Extracted material>

--------------------------------------------------

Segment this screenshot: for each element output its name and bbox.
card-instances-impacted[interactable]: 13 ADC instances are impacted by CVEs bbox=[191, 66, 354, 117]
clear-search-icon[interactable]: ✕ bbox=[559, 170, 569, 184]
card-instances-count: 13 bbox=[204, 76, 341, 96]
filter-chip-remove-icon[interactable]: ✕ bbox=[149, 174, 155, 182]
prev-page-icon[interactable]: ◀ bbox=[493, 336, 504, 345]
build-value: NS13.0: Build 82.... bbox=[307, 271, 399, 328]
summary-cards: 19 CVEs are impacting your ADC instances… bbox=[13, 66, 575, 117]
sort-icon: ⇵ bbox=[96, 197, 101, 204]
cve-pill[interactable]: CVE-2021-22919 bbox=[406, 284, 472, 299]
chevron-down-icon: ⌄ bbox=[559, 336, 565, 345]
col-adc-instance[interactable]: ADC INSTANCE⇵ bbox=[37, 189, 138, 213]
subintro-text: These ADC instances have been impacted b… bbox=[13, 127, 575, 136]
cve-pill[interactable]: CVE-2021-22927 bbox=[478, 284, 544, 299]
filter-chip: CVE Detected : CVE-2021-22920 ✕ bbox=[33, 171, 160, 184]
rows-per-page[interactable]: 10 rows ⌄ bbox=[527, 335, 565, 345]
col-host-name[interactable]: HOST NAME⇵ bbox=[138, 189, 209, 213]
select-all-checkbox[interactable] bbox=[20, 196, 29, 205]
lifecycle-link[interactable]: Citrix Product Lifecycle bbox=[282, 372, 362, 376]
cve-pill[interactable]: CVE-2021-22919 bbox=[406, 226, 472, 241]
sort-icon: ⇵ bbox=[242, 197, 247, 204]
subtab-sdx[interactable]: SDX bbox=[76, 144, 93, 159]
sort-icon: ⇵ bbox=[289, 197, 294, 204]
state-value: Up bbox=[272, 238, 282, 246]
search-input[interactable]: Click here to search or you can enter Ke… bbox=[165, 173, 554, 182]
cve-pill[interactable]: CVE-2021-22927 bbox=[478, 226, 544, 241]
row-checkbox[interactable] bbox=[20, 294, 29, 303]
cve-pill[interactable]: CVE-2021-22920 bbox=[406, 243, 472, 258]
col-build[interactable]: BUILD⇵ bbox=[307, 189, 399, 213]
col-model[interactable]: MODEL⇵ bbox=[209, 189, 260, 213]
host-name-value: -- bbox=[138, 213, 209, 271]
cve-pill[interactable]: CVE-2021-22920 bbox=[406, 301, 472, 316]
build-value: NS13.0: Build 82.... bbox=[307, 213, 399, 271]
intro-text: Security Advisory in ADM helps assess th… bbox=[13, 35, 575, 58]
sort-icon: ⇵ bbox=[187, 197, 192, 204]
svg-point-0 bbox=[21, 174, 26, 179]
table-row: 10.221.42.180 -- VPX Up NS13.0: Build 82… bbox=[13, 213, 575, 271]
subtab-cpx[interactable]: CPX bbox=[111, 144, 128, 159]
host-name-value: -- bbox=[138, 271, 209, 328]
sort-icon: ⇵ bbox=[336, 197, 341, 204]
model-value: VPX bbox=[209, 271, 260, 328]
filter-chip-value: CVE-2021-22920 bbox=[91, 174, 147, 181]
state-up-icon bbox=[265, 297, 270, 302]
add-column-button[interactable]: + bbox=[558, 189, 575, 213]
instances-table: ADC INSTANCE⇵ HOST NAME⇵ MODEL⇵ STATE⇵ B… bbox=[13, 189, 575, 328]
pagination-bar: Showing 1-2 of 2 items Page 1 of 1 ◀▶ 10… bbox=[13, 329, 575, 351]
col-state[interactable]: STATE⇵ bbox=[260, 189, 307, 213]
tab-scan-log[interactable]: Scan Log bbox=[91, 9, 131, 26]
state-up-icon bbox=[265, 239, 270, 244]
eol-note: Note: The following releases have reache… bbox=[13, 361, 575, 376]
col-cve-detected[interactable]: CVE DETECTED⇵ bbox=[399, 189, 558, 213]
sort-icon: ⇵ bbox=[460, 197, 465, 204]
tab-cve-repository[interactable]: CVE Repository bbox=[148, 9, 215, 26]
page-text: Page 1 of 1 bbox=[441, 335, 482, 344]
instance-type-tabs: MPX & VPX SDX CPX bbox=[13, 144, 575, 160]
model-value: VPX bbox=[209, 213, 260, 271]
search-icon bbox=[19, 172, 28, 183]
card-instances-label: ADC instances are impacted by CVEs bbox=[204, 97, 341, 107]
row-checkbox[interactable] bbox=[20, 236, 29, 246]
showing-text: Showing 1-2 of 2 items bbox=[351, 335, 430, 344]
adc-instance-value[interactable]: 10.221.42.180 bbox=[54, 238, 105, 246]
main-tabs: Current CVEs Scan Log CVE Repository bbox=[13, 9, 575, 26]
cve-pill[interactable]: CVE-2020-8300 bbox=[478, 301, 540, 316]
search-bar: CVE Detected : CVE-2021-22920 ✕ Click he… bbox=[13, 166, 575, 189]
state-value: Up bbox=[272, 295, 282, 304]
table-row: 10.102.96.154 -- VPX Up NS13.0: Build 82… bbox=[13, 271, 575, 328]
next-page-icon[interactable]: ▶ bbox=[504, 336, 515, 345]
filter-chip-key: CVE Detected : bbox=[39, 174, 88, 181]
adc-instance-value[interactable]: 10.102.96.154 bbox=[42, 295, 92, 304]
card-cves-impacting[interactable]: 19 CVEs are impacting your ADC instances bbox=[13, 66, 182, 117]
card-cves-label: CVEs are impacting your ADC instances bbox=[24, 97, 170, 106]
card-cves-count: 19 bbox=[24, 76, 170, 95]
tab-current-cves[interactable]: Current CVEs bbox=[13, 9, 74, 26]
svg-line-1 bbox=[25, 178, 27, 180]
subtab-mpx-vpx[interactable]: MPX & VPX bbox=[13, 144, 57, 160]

--------------------------------------------------

Assigned task>
Without any change, reproduce the listing above in full.

Exercise output>
Segment this screenshot: for each element output its name and bbox.
card-instances-impacted[interactable]: 13 ADC instances are impacted by CVEs bbox=[191, 66, 354, 117]
clear-search-icon[interactable]: ✕ bbox=[559, 170, 569, 184]
card-instances-count: 13 bbox=[204, 76, 341, 96]
filter-chip-remove-icon[interactable]: ✕ bbox=[149, 174, 155, 182]
prev-page-icon[interactable]: ◀ bbox=[493, 336, 504, 345]
build-value: NS13.0: Build 82.... bbox=[307, 271, 399, 328]
summary-cards: 19 CVEs are impacting your ADC instances… bbox=[13, 66, 575, 117]
sort-icon: ⇵ bbox=[96, 197, 101, 204]
cve-pill[interactable]: CVE-2021-22919 bbox=[406, 284, 472, 299]
chevron-down-icon: ⌄ bbox=[559, 336, 565, 345]
col-adc-instance[interactable]: ADC INSTANCE⇵ bbox=[37, 189, 138, 213]
subintro-text: These ADC instances have been impacted b… bbox=[13, 127, 575, 136]
cve-pill[interactable]: CVE-2021-22927 bbox=[478, 284, 544, 299]
filter-chip: CVE Detected : CVE-2021-22920 ✕ bbox=[33, 171, 160, 184]
rows-per-page[interactable]: 10 rows ⌄ bbox=[527, 335, 565, 345]
col-host-name[interactable]: HOST NAME⇵ bbox=[138, 189, 209, 213]
select-all-checkbox[interactable] bbox=[20, 196, 29, 205]
lifecycle-link[interactable]: Citrix Product Lifecycle bbox=[282, 372, 362, 376]
cve-pill[interactable]: CVE-2021-22919 bbox=[406, 226, 472, 241]
sort-icon: ⇵ bbox=[242, 197, 247, 204]
subtab-sdx[interactable]: SDX bbox=[76, 144, 93, 159]
sort-icon: ⇵ bbox=[289, 197, 294, 204]
state-value: Up bbox=[272, 238, 282, 246]
search-input[interactable]: Click here to search or you can enter Ke… bbox=[165, 173, 554, 182]
cve-pill[interactable]: CVE-2021-22927 bbox=[478, 226, 544, 241]
row-checkbox[interactable] bbox=[20, 294, 29, 303]
cve-pill[interactable]: CVE-2021-22920 bbox=[406, 243, 472, 258]
col-build[interactable]: BUILD⇵ bbox=[307, 189, 399, 213]
col-model[interactable]: MODEL⇵ bbox=[209, 189, 260, 213]
host-name-value: -- bbox=[138, 213, 209, 271]
cve-pill[interactable]: CVE-2021-22920 bbox=[406, 301, 472, 316]
build-value: NS13.0: Build 82.... bbox=[307, 213, 399, 271]
intro-text: Security Advisory in ADM helps assess th… bbox=[13, 35, 575, 58]
sort-icon: ⇵ bbox=[187, 197, 192, 204]
svg-point-0 bbox=[21, 174, 26, 179]
table-row: 10.221.42.180 -- VPX Up NS13.0: Build 82… bbox=[13, 213, 575, 271]
subtab-cpx[interactable]: CPX bbox=[111, 144, 128, 159]
host-name-value: -- bbox=[138, 271, 209, 328]
sort-icon: ⇵ bbox=[336, 197, 341, 204]
model-value: VPX bbox=[209, 271, 260, 328]
filter-chip-value: CVE-2021-22920 bbox=[91, 174, 147, 181]
state-up-icon bbox=[265, 297, 270, 302]
add-column-button[interactable]: + bbox=[558, 189, 575, 213]
instances-table: ADC INSTANCE⇵ HOST NAME⇵ MODEL⇵ STATE⇵ B… bbox=[13, 189, 575, 328]
pagination-bar: Showing 1-2 of 2 items Page 1 of 1 ◀▶ 10… bbox=[13, 329, 575, 351]
col-state[interactable]: STATE⇵ bbox=[260, 189, 307, 213]
tab-scan-log[interactable]: Scan Log bbox=[91, 9, 131, 26]
state-up-icon bbox=[265, 239, 270, 244]
eol-note: Note: The following releases have reache… bbox=[13, 361, 575, 376]
col-cve-detected[interactable]: CVE DETECTED⇵ bbox=[399, 189, 558, 213]
sort-icon: ⇵ bbox=[460, 197, 465, 204]
tab-cve-repository[interactable]: CVE Repository bbox=[148, 9, 215, 26]
page-text: Page 1 of 1 bbox=[441, 335, 482, 344]
instance-type-tabs: MPX & VPX SDX CPX bbox=[13, 144, 575, 160]
model-value: VPX bbox=[209, 213, 260, 271]
search-icon bbox=[19, 172, 28, 183]
card-instances-label: ADC instances are impacted by CVEs bbox=[204, 97, 341, 107]
row-checkbox[interactable] bbox=[20, 236, 29, 246]
showing-text: Showing 1-2 of 2 items bbox=[351, 335, 430, 344]
adc-instance-value[interactable]: 10.221.42.180 bbox=[54, 238, 105, 246]
main-tabs: Current CVEs Scan Log CVE Repository bbox=[13, 9, 575, 26]
cve-pill[interactable]: CVE-2020-8300 bbox=[478, 301, 540, 316]
search-bar: CVE Detected : CVE-2021-22920 ✕ Click he… bbox=[13, 166, 575, 189]
state-value: Up bbox=[272, 295, 282, 304]
table-row: 10.102.96.154 -- VPX Up NS13.0: Build 82… bbox=[13, 271, 575, 328]
next-page-icon[interactable]: ▶ bbox=[504, 336, 515, 345]
filter-chip-key: CVE Detected : bbox=[39, 174, 88, 181]
adc-instance-value[interactable]: 10.102.96.154 bbox=[42, 295, 92, 304]
card-cves-impacting[interactable]: 19 CVEs are impacting your ADC instances bbox=[13, 66, 182, 117]
card-cves-label: CVEs are impacting your ADC instances bbox=[24, 97, 170, 106]
card-cves-count: 19 bbox=[24, 76, 170, 95]
tab-current-cves[interactable]: Current CVEs bbox=[13, 9, 74, 26]
svg-line-1 bbox=[25, 178, 27, 180]
subtab-mpx-vpx[interactable]: MPX & VPX bbox=[13, 144, 57, 160]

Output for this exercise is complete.